İklim KriziManşet

Fosil yakıt şirketleri Paris antlaşmasının tersine gaz ve petrol üretimini arttırmayı teşvik ediyor

0

Carbon Tracker tarafından, ABD, Kanada, Avrupa ve Avustralya’daki 40 petrol ve gaz şirketini inceleyen bir rapor yayımlandı.  Bu şirketlerin üst düzey yönetim için belirlediği prim ve ücretlendirme politikasını inceleyen rapor, şirketlerin Paris Anlaşması hedeflerini kabul etmelerine ve düşük karbon stratejileri yayınlamalarına rağmen, gaz ve petrol üretimini arttırmayı teşvik ettiğini gösteriyor.

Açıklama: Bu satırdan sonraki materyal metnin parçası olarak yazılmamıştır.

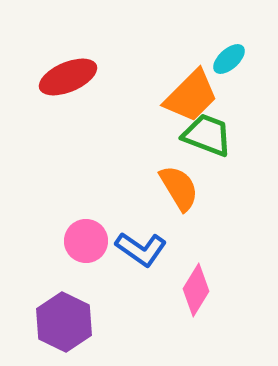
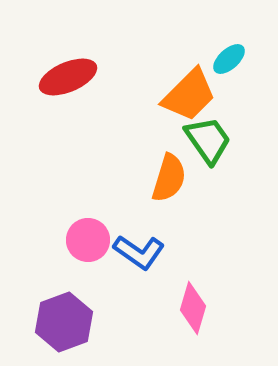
orange trapezoid: moved 2 px left, 1 px up
green trapezoid: moved 1 px right, 5 px down; rotated 34 degrees clockwise
orange semicircle: moved 10 px left, 10 px up; rotated 48 degrees clockwise
pink circle: moved 2 px right, 1 px up
blue L-shape: moved 2 px left, 3 px down
pink diamond: moved 3 px left, 18 px down; rotated 15 degrees counterclockwise
purple hexagon: rotated 14 degrees clockwise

Paying with Fire adını taşıyan rapora göre bu şirketlerin yüzde 92’si 2017 yılında gaz ve petrol üretimini arttırmayı teşvik etmeye devam ettiğini ifade ediyor.

Rapor, bu politikaların şirket hissedarları için önemli riskler taşıdığını da ortaya koyuyor. Carbon Tracker tarafından bugün yayınlanan rapora göre, çoğu petrol ve gaz şirketi, iklim hedeflerinin tutturulması için yatırımcı baskısı hissedildiği ve yenilenebilir enerji maliyetlerindeki keskin düşüşün gelecekteki arzı yok etmeye başladığı bir dünyada, sürekli olarak büyümenin peşinde olan patronları ödüllendirerek hissedar getirilerini riske sokuyor.

Carbon Tracker, Paris Anlaşması hedeflerini gerçekleştirmek için yapılacak iklim eylemleri ve yenilenebilir enerji ve elektrikli araçlardaki hızlı büyümenin sonucunda petrol ve gaz talebinin yavaşlayacağı ve ardından da düşüşe geçeceği konusunda da uyarılarda bulundu. Küresel ısınmanın 2°C derece ile sınırlanacağı bir dünyada, varlığı kanıtlanmış rezervlerin en fazla üçte biri yakılabilir. Paris Anlaşması’nın taahhüt ettiği 1,5°C dereceye mümkün olduğu kadar yakınlaşmak için gereken ise fosil yakıt kullanımın bu oranın çok daha altında kalması.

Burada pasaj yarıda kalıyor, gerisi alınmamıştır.